In order to simulate smoke, we simply add another advected density field matching, where the value at each cell represents the density of smoke in that region. In the code this is referred to as “ink”. This is similar to the density of air, except the density of smoke or ink is more of a purely visual thing, and does not affect the velocity field.


One final ingredient that often goes along with a fluid system like this is the heat of the fluid/gas at each location. Sources of smoke are usually hot, which heats up the air the smoke initially occupies. This causes the smoke to rise. It rises because higher temperatures mean more energy, which means the fluid molecules are moving faster, which means higher pressure, which means lower density (remember density is only proportional to pressure at constant temperature), which makes the hot air rise.

Now, that’s a complex sequence of events, but it’s initially simpler to just model the result, “hot air rises”, and have the relative temperature of a cell create a proportionate upwards force on the velocity field at that cell. We can do this trivially by adding a scaled copy of the heat field to the Y velocity field. Similarly, rather than attempt to model the effects of heat in the initial phases of a simulation, I found it easier to simply model the expected results.
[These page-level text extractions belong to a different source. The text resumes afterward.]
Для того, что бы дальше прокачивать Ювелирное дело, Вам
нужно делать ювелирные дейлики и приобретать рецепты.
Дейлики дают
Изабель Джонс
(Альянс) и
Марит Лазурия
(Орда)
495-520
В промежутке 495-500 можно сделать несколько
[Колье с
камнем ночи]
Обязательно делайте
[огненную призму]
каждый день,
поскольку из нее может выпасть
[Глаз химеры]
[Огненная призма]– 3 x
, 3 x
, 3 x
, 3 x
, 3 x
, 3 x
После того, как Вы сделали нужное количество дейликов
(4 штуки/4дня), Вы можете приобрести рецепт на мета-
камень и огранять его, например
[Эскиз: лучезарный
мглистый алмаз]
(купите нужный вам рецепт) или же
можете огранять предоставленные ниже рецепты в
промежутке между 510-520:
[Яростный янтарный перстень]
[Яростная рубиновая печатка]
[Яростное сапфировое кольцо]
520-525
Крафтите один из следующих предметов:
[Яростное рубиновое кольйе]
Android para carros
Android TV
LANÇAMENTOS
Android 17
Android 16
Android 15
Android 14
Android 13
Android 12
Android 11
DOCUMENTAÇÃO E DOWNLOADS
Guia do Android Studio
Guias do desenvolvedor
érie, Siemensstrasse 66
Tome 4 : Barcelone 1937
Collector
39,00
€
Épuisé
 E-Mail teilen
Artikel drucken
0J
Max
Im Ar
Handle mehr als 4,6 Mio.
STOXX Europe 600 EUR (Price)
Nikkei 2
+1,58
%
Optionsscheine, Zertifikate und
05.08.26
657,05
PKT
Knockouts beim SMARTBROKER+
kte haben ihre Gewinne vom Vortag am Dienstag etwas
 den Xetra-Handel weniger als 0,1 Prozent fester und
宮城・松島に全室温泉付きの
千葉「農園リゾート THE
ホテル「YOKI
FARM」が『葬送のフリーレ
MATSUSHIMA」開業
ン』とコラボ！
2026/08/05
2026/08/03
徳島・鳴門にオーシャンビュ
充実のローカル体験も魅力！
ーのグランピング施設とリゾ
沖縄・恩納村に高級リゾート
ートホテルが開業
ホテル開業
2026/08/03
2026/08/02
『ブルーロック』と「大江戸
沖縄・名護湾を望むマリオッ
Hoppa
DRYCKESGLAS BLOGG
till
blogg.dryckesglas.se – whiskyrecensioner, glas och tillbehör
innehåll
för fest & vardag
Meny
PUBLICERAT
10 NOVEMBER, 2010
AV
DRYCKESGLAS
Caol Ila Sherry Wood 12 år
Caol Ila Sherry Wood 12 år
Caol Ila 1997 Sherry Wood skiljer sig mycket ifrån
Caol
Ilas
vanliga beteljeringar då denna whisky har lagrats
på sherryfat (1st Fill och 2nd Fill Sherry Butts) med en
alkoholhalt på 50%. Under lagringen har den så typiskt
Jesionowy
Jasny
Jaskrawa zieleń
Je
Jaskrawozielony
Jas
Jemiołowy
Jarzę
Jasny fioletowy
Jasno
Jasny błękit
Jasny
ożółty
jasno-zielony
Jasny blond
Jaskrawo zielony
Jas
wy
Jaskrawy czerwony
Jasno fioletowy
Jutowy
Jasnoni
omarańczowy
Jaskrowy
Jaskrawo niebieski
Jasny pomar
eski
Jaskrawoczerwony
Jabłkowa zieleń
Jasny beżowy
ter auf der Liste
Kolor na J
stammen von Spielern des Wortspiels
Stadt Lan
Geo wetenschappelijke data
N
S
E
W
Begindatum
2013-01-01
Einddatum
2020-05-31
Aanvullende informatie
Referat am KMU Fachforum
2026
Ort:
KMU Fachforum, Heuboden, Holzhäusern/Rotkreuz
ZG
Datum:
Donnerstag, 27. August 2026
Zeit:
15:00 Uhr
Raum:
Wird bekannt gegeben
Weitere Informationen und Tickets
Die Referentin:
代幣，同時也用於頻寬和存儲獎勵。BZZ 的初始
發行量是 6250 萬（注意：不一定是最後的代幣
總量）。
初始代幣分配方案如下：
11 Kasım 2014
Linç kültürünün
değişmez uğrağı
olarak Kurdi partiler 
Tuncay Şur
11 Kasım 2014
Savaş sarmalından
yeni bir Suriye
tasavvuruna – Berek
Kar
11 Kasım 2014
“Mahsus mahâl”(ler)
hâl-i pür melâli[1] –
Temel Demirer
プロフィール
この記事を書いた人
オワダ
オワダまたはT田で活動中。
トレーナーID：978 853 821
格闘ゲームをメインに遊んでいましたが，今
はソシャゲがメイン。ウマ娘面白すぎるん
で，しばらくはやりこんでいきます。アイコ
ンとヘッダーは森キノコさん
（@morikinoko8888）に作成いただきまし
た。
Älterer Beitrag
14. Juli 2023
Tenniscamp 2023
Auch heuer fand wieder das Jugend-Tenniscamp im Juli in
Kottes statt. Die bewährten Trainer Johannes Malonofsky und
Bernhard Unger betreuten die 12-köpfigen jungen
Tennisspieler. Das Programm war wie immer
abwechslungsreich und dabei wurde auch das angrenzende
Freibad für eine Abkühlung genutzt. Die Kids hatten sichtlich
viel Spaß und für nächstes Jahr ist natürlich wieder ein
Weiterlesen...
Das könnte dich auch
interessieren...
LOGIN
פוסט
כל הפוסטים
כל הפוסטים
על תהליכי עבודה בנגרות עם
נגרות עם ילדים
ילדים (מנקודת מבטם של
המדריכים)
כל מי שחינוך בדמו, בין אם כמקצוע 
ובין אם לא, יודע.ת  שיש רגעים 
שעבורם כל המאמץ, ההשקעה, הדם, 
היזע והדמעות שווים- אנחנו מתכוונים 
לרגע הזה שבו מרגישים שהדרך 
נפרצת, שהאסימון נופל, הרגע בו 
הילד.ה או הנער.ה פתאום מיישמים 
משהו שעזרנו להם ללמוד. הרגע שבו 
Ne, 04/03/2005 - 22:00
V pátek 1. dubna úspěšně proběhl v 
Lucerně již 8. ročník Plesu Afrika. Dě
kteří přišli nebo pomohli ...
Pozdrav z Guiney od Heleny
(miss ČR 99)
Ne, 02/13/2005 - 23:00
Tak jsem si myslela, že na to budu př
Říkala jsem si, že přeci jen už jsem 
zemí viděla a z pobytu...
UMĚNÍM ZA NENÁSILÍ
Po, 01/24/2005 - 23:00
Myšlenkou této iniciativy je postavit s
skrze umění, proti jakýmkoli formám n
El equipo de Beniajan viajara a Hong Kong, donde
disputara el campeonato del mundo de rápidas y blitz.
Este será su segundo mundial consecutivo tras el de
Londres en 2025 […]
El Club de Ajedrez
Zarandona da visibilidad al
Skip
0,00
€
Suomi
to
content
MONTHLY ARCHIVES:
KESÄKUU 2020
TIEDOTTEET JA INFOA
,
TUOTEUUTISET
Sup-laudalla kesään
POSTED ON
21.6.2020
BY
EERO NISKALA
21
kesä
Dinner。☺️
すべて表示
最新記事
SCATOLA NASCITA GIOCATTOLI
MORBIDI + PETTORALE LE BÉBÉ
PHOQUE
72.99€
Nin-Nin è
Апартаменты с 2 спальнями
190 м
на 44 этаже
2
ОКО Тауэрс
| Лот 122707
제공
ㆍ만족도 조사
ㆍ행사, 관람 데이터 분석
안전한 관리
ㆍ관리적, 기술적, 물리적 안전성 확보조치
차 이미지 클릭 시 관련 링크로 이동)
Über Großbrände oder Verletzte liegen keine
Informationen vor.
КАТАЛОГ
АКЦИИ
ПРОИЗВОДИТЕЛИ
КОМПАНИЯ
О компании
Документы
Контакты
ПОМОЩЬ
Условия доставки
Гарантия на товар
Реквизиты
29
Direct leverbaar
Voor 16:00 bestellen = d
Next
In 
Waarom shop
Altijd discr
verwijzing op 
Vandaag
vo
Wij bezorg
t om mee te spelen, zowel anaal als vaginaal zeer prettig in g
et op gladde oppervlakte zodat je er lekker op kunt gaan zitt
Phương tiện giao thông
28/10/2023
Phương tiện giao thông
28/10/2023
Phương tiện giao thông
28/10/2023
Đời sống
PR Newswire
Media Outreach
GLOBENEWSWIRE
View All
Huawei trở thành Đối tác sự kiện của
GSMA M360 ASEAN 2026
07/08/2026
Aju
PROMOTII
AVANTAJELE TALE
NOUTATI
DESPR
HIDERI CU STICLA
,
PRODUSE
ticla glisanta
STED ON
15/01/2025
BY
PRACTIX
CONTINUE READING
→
So, although a flame creates heat which makes the smoke rise, more pleasing results were found by “manually” giving the volume of air around the flame an initial upwards velocity, and then letting the heat take it from there. With more complex systems such as an explosion, the fiddly physics happens in the first tenth of a second, so you can just skip over that and set up something that looks visually pleasing with our simplified physics.


The simplistic application of forces we perform for acceleration due to pressure (Figure 2) has the tendency to introduce artifacts into the system. These typically present as unnatural looking ripples. The way these are dealt with is to smooth out the velocity and pressure fields by applying a simple diffusion filter. If you use the Stam style reverse advection with projection, then you have to use a computationally intensive filter iterating several time. But with the inherent diffusion of forward advection, combined with the accuracy of the combined forward and backwards accounted advection, we can get away with a single iteration.

It’s often difficult to see exactly what effect a change can have on a fluid system such as this. The fluid is very complex looking, and small changes to parameters often have an effect that is not immediately obvious. The ideal way to solve this problem is to set up your system so you can run two copies of the same system in parallel, with one having the modified parameters. The difference can then become obvious. Figure 7 (below) shows such an A/B comparison. The image on the left has no diffusion filtering, and the image on the right has a single pass of diffusion filtering applied every update.


I’ve glossed over a few other important aspects here, but details of these aspects can be found in the accompanying code. You need to pay particular attention to how you handle the cells that are at the edge of the system, as the differing number of neighbors has a significant effect. At the edges of a system you have the option of either reflecting, wrapping or zeroing values, depending on what you want. By wrapping in one direction you essentially get a tiling animated texture in that direction, which could be used as a diffusion or displacement map for the surface of a moving stream of fluid .

There is also the issue of friction. Motion in a fluid is generally quite viscous. This can be implemented as a simple friction force that applies to the velocity field. If there is no friction in the fluid it can slosh around forever, which is generally not what you want. Different viscosity setting give very different visual results. There are a very large number of variables that can be tweaked to give radically difference visual effects, even in my rather simple implementation. It’s worthwhile spending some time just playing with these values just to see what happens.

Additional resources

3D Version

This approach has also been implemented in 3D by Quentin Froemke, et al, at Intel, as part of their research into Multi Threaded programming.